The pattern of stagnant profitability seems to have established itself over the years since 2012, however. SA mining sector profits before taxes were below the average for the last eight years during every quarter since the middle of 2012, barring the last quarter of 2016.The trend line seems to be improving though.

This trend is encouraging but will have to continue for the sector to regain its growth potential. It seems to have been the result of positive leading indicator trends as well as massive adjustments within the mining sector to ensure survival.

Despite uncertainties regarding the direction of every one of the leading indicators, it is worthwhile restating their patterns:

  • World economic growth seems to be recovering, albeit slow and varied in different markets for mining commodities.
  • Commodity prices in general seem to have gone past the bottom of their cycles and clearly had an impact on company performances, due to the ‘windfall’ effect of better prices.
  • The next indicator that should respond is mining production but which has not improved in any significant way. Mining production is still 15% below the peak in 2005 and seems to be moving in a band of 10% to 15% below the peak level. Over the last 12 months, production declined by 4.5% (as at January 2017). There is some hope though; January 2017 production was nearly 2% better than December 2016 and over 2% better than during January last year. These short term improvements will have to continue for the trend to turn positive.
  • The next indicator to monitor would be employment numbers (company employment survey data to be released on Monday). Although the latest quarterly labour force survey (collected amongst households) data indicated continuous decline, comparisons between the two sources indicate wild fluctuations. It is hoped that the company data will be more positive.
  • Both employment numbers and gross fixed capital formation spending indicate whether companies have more confidence in future prospects. According to Statistics SA and the SA Reserve Bank, mining fixed investment declined in 2016 by 3.7% on 2015, which is not good news. However, the release by Statistics SA shows that the fourth quarter capital expenditure was almost on par with a year ago, and may indicate that a lower turning point has been reached. Net investment is still declining.
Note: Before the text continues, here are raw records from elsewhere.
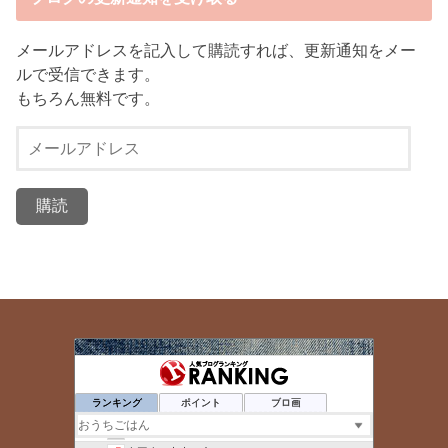
メールアドレスを記入して購読すれば、更新通知をメー
ルで受信できます。
もちろん無料です。
メ
ー
ル
ア
ド
レ
ス
ひだまり主婦ブログ
331位
命短し食せよカロリー
332位
ランキング
ポイント
ブロ画
貧乏な闘病日記 - 楽天ブログ
333位
静岡明男のブログ
334位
The Chamber of Mines chief economist Henk Langenhoven, states that “despite the uncertainties of the direction and sustainability of world commodity prices improving, as well as the domestic cost and policy pressures and uncertainties, it does seem that ‘green shoots’ of improvements during 2017 are there if one cares to look carefully.”

“If one imagines ‘waves’ or leading indicator ‘cycles’ for the mining sector, then the clarification above shows where signs of improvement are visible, and which next ones to watch out for that will invoke more confidence in recovery in the mining sector in the months to come.”